Although the extra sum is less than one-third of a cent per thousand cubic feet of gas or oil moved, the Canadian Petroleum Association says that what is at stake is the principle of signed and sealed agreements negotiated in the past in good faith. Besides, producers claim, Nova can easily afford to be cavalier with its money.

That largess can simply be counted as part of the cost of doing business, and can be charged against the wellheads. In turn, of course, such a deft maneuver lowers the producers' returns.

"We are sharing our pennies with quite a few parties as it is," an irate oilman exclaimed. But Nova, an old hand at reading the political winds, incorporated a clever proviso into its conditions for the lease proposals. For them to be effective, it required a federal-provincial energy pricing agreement. Such a deal eluded Ottawa and Alberta officials for the past two years, but was finally settled this week. It will permit Canadian oil prices to rise in stages to as high as $57.75 a barrel in Canadian currency by July 1, 1986. It prohibits the price from exceeding 75 per cent of the world price. Canadian oil is now priced at $18.75 a barrel in Canadian dollars, or $15.76 in American dollars. The price charged by members of OPEC ranges from $32 to $36 a barrel.

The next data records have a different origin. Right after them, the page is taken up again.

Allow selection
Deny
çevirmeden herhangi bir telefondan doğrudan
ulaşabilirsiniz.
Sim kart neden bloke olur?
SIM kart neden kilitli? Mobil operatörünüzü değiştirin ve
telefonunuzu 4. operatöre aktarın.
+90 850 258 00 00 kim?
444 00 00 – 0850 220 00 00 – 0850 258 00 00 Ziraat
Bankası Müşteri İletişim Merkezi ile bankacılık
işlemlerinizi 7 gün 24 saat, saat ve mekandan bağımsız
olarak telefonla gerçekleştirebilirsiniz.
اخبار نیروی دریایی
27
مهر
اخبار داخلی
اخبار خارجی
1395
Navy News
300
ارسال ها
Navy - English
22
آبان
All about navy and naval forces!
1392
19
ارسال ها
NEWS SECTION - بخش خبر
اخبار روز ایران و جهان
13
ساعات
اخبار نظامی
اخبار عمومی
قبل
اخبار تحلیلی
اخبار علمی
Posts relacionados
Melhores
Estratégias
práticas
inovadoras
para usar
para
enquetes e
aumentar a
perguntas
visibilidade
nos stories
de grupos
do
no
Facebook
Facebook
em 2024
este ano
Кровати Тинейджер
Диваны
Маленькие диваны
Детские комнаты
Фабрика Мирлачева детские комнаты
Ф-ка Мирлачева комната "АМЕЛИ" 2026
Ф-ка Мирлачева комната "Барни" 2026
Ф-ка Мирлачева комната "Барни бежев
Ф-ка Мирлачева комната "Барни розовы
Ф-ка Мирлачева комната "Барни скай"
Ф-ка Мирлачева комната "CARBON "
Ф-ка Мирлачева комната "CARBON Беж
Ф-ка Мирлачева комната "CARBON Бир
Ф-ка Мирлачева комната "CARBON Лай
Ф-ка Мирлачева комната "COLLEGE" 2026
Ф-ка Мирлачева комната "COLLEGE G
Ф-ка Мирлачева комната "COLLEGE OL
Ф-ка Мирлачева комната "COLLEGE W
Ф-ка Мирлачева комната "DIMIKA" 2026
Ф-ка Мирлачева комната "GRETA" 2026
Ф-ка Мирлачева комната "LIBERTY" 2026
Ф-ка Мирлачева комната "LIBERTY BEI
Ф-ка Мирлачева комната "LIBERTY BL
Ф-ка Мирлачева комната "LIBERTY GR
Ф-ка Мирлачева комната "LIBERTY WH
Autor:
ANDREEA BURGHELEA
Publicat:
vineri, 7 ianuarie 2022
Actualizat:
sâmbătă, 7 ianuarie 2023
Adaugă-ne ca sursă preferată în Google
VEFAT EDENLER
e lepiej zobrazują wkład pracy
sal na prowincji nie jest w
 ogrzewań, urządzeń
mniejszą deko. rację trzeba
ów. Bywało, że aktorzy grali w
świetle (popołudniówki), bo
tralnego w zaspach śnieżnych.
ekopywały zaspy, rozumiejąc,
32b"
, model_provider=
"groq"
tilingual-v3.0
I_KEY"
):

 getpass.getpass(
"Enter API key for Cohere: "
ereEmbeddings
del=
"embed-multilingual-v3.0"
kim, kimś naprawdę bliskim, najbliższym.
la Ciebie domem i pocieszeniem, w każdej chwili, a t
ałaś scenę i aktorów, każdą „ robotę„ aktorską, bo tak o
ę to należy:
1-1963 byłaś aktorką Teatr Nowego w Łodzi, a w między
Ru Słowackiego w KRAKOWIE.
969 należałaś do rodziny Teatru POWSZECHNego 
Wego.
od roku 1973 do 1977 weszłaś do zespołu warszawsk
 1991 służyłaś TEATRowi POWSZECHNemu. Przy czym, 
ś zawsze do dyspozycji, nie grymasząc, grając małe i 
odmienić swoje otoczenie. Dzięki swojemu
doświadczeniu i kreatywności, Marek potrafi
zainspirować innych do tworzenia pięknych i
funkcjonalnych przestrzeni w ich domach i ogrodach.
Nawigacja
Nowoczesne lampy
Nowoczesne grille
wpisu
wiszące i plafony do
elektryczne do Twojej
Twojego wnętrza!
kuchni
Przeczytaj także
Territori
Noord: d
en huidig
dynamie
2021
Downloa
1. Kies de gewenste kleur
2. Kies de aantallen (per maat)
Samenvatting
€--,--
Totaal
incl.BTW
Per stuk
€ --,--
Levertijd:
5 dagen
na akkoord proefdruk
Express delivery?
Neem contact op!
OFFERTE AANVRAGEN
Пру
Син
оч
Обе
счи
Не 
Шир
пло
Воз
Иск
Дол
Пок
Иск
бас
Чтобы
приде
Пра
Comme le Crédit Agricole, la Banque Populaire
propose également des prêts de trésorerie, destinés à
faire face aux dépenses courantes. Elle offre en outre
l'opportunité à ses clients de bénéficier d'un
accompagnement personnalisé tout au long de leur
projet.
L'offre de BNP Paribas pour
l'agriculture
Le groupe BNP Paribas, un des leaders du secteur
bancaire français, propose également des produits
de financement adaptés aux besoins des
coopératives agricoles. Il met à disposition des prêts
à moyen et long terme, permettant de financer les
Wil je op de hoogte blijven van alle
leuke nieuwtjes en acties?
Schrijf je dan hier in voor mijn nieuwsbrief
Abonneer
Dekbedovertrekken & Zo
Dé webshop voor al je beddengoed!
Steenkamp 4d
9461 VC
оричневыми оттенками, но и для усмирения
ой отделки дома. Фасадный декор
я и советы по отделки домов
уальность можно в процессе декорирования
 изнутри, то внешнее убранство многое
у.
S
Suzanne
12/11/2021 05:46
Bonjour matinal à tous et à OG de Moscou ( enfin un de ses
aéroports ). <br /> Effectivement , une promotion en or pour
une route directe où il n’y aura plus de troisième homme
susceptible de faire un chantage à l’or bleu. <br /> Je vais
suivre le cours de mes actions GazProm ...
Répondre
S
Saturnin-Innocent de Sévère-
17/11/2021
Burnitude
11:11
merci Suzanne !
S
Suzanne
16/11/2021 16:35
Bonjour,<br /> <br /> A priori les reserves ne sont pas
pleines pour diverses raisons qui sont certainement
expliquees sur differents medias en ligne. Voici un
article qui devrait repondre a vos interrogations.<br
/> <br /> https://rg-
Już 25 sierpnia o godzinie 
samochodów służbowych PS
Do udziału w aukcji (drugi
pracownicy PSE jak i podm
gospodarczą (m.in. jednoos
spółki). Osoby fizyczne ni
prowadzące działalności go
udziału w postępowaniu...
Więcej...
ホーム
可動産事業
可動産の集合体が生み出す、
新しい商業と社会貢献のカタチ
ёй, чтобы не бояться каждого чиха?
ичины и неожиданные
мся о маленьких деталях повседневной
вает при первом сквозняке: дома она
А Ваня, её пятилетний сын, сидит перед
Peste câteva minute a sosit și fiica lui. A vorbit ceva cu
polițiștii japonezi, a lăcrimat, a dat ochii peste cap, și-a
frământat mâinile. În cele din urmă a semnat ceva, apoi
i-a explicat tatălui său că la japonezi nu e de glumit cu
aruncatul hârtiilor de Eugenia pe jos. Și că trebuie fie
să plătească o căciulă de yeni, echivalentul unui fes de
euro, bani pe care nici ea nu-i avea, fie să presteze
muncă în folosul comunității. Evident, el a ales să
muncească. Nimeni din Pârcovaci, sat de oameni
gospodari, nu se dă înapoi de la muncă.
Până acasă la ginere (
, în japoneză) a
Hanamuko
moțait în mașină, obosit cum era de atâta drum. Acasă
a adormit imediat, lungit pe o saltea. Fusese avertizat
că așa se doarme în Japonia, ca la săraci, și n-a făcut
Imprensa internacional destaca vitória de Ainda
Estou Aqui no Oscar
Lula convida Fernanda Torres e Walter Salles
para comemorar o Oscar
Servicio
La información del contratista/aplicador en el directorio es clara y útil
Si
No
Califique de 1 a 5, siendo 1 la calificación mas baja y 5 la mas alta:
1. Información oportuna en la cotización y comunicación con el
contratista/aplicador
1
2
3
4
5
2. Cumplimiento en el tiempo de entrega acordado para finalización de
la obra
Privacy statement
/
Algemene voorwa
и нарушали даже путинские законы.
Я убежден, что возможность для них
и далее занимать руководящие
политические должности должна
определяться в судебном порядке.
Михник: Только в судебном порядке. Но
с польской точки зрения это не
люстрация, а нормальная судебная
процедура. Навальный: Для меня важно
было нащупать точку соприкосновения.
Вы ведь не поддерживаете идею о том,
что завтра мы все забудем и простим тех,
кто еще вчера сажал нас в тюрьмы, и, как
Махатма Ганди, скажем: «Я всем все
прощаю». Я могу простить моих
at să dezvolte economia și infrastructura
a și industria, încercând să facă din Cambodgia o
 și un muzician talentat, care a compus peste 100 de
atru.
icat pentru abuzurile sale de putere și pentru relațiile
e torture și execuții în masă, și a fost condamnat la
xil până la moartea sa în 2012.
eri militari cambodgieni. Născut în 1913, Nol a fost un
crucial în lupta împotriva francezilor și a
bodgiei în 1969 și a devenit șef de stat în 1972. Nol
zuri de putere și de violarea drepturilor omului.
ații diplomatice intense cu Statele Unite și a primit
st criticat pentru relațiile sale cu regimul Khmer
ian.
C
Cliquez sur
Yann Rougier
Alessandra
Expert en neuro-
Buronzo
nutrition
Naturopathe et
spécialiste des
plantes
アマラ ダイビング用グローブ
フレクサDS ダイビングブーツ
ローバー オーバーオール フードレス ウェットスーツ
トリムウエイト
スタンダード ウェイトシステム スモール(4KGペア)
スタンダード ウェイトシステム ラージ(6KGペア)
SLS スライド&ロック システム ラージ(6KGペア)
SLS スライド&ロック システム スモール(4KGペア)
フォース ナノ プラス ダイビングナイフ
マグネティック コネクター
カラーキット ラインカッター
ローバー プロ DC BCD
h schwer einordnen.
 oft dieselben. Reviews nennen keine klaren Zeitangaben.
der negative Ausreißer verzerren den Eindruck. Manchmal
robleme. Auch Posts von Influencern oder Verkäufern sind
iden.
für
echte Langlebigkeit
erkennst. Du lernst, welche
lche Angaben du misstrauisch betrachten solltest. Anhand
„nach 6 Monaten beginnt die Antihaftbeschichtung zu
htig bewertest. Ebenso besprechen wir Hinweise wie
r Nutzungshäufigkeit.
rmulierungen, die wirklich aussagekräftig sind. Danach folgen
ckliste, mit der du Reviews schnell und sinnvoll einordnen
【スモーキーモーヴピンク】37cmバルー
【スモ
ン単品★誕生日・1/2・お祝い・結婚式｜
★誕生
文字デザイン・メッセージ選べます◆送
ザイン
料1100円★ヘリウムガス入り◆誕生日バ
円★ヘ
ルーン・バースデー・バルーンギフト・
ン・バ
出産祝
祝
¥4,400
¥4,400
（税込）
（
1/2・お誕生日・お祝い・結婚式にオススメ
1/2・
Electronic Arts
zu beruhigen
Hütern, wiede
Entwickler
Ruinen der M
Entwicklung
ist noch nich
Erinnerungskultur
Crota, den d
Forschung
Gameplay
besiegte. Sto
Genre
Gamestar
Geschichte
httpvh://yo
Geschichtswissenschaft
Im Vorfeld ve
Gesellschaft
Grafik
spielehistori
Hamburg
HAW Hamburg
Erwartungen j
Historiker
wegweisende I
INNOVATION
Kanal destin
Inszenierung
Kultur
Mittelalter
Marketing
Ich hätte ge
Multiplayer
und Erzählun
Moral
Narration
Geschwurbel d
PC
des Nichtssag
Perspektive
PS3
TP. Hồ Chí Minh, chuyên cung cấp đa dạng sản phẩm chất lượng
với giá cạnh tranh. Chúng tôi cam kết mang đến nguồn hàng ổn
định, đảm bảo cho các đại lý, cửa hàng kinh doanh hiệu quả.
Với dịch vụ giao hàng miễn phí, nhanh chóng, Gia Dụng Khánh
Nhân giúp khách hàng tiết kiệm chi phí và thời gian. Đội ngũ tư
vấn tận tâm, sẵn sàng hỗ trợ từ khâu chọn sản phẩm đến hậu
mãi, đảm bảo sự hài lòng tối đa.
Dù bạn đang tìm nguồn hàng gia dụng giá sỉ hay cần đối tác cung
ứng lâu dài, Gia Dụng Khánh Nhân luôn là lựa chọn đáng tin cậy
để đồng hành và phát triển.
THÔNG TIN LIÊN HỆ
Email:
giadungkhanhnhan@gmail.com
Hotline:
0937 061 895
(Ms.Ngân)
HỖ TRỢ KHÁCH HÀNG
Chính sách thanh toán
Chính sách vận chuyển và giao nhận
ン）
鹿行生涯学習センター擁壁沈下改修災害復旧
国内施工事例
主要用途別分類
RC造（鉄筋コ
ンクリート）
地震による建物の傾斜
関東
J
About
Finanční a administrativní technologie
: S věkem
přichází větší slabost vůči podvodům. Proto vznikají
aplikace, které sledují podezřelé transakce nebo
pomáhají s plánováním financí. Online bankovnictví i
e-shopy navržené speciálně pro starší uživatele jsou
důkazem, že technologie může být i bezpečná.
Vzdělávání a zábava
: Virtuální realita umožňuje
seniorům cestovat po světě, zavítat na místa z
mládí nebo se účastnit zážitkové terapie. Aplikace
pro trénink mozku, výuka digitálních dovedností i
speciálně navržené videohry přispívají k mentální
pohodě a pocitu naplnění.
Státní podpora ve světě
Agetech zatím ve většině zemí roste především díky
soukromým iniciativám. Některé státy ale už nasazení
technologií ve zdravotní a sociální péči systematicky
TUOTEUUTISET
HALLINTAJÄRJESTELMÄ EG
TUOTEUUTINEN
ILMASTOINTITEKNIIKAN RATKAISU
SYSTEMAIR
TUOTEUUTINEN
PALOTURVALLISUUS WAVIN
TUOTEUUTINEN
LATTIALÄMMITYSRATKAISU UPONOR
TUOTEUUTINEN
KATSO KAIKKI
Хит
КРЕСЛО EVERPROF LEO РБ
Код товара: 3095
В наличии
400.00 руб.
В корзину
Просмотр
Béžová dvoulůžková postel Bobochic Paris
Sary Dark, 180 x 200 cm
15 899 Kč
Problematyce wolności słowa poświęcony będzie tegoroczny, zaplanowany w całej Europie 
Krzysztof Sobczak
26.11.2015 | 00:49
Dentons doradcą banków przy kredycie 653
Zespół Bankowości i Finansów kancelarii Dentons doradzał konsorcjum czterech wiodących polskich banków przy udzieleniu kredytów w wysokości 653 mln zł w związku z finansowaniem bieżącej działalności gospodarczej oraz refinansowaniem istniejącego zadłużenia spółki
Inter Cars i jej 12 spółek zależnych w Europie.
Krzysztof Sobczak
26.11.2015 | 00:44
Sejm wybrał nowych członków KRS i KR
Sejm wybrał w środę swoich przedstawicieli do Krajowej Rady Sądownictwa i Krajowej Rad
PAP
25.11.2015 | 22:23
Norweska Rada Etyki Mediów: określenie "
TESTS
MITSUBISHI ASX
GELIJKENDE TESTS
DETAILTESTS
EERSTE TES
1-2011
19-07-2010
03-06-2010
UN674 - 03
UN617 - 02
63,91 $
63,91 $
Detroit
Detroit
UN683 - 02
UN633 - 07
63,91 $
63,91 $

The Nova deal with the farmers, it was figured here, put pressure on the Alberta government, hoping to lock up the farm vote, to reach an acceptable deal with Ottawa.

Lougheed is thinking about a provincial election as early as next spring to win a strong mandate on an energy jurisdiction platform with which to confront Ottawa over revenue-sharing and ownership issues. The Nova proposal -- to take effect retroactively Nov. 6, 1980 -- would initially be worth only between $7 million and $15 million (Canadian) annually, depending on how persuasive the government chose to be. But critics of the lease arrangements claim they are "seeing just the thin edge of the wedge," with a lot more "soaking of a more expensive kind" to follow later.

They point to the Nova promise to reevaluate lands traversed by their network every five years. The annual dues will payable on half of the assessed market value. Legislation possibly stemming from the findings of a current select committee of the Alberta legislature could be enacted in a hurry to counter industry reluctance.

The impressions of political hanky-panky by the Alberta government, using Nova as a surrogate, may be quite hard to erase. "We know it smells of politics and that the government can make it stick," a Canadian Petroleum Association spokesman lamented. But that still "doesn't make it right, and that's why we will oppose it," he added.

In the meantime, contrary to past experience, Alberta agricultural land will fetch a bonus at auctions when honeycombed by steel pipe. Farmers believe that it's merely a matter of time before the rest of the industry follows the Nova lead, as usual.